Francis Collins is the director of the NIH, and an amazingly accomplished physician and geneticist. He is also remarkable for being one of the most "out" of Christian believers in the higher echelons of science.
We talked about Collins before, in the context of the shameful protests that some scientists made about his nomination to lead NIH. I refer you to that post for a detailed discussion of my views on this.
I also recommend to you a excellent recent New Yorker profile that also addresses some of the recent stem cell debate.
A propos of JCF mentioning praying for Christopher Hitchens, a prominent "new atheist" voice, I wanted to point out this recent piece Collins wrote for the WaPo, Praying for my friend Christopher Hitchens
It was with dismay that I learned in June that Christopher had been diagnosed with cancer.
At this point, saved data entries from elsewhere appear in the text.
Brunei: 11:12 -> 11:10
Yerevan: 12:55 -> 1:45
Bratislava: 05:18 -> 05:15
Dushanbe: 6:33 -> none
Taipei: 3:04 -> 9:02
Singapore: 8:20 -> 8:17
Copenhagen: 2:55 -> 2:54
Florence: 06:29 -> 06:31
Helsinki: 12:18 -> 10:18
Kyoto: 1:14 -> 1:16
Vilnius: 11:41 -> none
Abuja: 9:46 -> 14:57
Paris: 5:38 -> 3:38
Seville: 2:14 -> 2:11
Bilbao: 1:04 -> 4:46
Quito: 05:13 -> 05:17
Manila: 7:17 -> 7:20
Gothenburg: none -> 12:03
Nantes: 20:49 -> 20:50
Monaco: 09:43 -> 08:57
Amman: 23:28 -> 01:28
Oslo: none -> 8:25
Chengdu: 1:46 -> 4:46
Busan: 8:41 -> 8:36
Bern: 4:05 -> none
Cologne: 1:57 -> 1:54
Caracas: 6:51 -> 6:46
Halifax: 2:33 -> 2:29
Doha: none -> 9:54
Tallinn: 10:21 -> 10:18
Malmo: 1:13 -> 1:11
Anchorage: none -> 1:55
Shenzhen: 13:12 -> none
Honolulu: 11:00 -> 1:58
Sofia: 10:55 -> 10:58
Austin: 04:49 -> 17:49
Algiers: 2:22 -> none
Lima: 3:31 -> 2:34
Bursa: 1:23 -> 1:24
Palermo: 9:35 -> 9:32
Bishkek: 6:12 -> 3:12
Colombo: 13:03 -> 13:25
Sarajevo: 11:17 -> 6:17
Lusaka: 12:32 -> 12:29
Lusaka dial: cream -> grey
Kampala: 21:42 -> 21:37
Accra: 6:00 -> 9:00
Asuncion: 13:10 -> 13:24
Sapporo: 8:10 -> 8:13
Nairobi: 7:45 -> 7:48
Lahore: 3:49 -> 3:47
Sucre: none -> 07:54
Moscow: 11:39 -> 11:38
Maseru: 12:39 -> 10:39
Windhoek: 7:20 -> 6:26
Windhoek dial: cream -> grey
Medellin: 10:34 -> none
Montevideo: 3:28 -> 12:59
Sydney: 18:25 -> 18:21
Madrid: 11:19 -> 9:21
And this was a very serious situation - esophageal cancer that has already spread to regional lymph nodes has a poor prognosis, and pursuing all avenues of intervention, even if experimental, would be highly advisable. ...I think that is a wise and caring letter.
So as I have done in other situations where a friend was in trouble, I reached out to Christopher and his wife Carol Blue to offer assistance. They welcomed that possibility, and we've met several times since then....
Some observers have expressed surprise that the atheist intellectual and the Christian physician-scientist could become friends. After all, in the current political climate in Washington, anyone who doesn't agree with you is supposed to be your enemy. But I would like to think that Christopher's sharp intellect has challenged my own defense of the rationality of faith to be more consistent and compelling. "As iron sharpens iron, so one man sharpens another" (Proverbs 27:17)....
Over these last few months, we have not talked directly about faith. He knows that I am praying for him. But my prayer is not so much for a supernatural intervention - as a physician I have not seen evidence for such medical miracles in my own experience. Instead I pray for myself and for Christopher along the lines of James 1:5 - "If any of you lacks wisdom, let him ask God, who gives generously to all without reproach, and it will be given him." And I then give thanks for the chance to share in a deepening friendship.
It's also worth remembering that unlike yours truly, Collins is both MD and PhD. He has practiced medicine. My experience is that physicians are much more likely to be people of faith, and not ashamed of it, than the pure scientists. Perhaps it is because of the ultimately humbling nature of putting our paltry knowledge against real flesh-and-blood, pain, and death. It is very easy in science to be glib about "curing cancer" and the hard, bright light of relentlessly intellectual pursuit. We aren't called upon to utter death sentences to real people. There's actually a striking cultural gap between physician and scientist. Collins is one of the rare birds who bridges that (he's an outstanding basic scientist), but the reminder that he is a physician by training helps me understand part of where that faith may come from. I've never met him, but I really like him as head of NIH.